Separating personal from professional. Yes, that described it well, since Lord Gloria still took every opportunity to disrupt a mission he had accidently happened upon, when he found something of value to anyone involved. Sometimes the Alphabet still had to chase the Earl and his staff halfway across the world to get a document he had stolen, or a piece of important information he had managed to obtain, much to the Major's obvious displeasure. The Earl took his professional thievery very seriously, and apparently a relationship with Major Eberbach wasn't about to change that. Or maybe it didn't matter. A had to wonder what sort of balance had formed between the two whose careers which were so diametrically opposed. It struck A suddenly how odd it was that the two men's teams worked so smoothly with one another.

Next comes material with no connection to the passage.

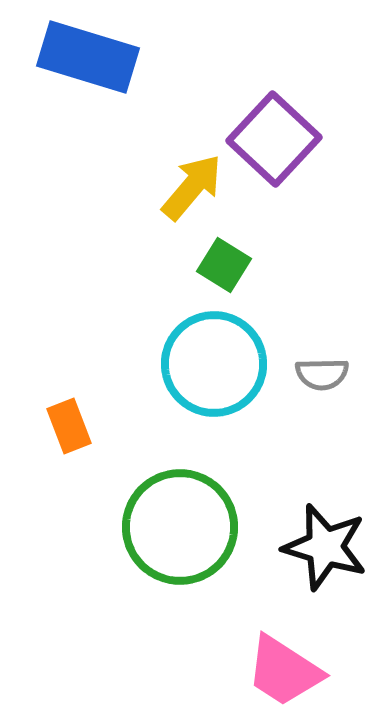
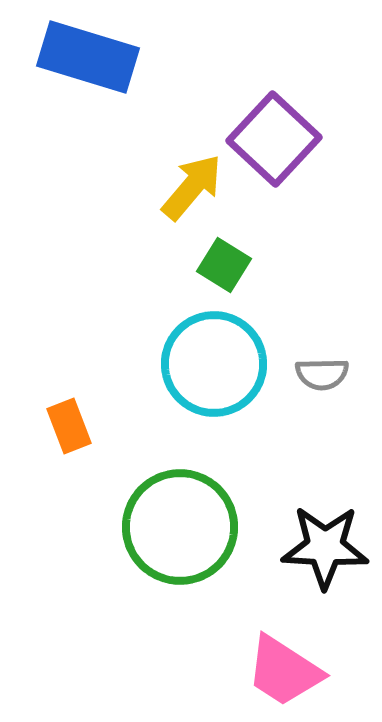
black star: rotated 14 degrees counterclockwise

"Oh, by the way, NATO may have another mission for you shortly. Be horrible if we couldn't get in contact with you because you were out of the country. Don't give me a contact number! How would I explain having it? Go back to England if you want the job. I'm not lying! Why're you so fucking disbelieving today? Tough choice, isn't it. No, rumor says that the chief is pissed off at me again, and we all know that when the chief is mad at me it means more money for you and more headaches for me and my team. Yes, I believe that. Because no matter what you do, you always find a way to make it happen. I can call Mr. A in here to tell you himself. In the Alphabet Room, listening to every word I'm saying, probably." A nearly fainted at that. He hadn't known the Major would realize that he could listen in, and he felt the sweat start to break out on his forehead.
"Oh, he might have a heart attack, but it would be worth it to hear his answer. No, he nearly dropped over dead first time he came into the office early and saw me here. Ask him about it next time you see him. How the hell do I know? Hmm? What? No, I haven't. Yes, my butler feeds me properly! What the hell kind of butler do you think I have!? Eventually. Yes. No. Okay." A heard the Major expel a breath in a harsh sigh. "You do know what they do there to people who steal cultural artifacts, right? Of course you do. Yeah. 'S okay. Okay. Yes, good-bye." The sound of the receiver clanging down on the cradle rang throughout the still quiet office.
A looked at the clock gracing the plain wall in front of him. It would be only 15 minutes longer before the peace here would be shattered by agents who would finally start arriving. 17 before Major Eberbach began yelling out orders to everyone, and 25 before the weekly conference meeting. He wondered if the Major would be in a better mood or a worse mood knowing that Lord Gloria was apparently about to begin a heist. Glancing at the ajar office door, and then back at his report he guessed it would be best to assume the worst, and went back to working on his report, hoping that he wouldn't be caught in any explosions that might happen during the day.
No matter how far away he was, Lord Gloria's presence was always felt by the Alphabet, whether they realized it or not. A smiled secretly to himself. He was actually glad for that.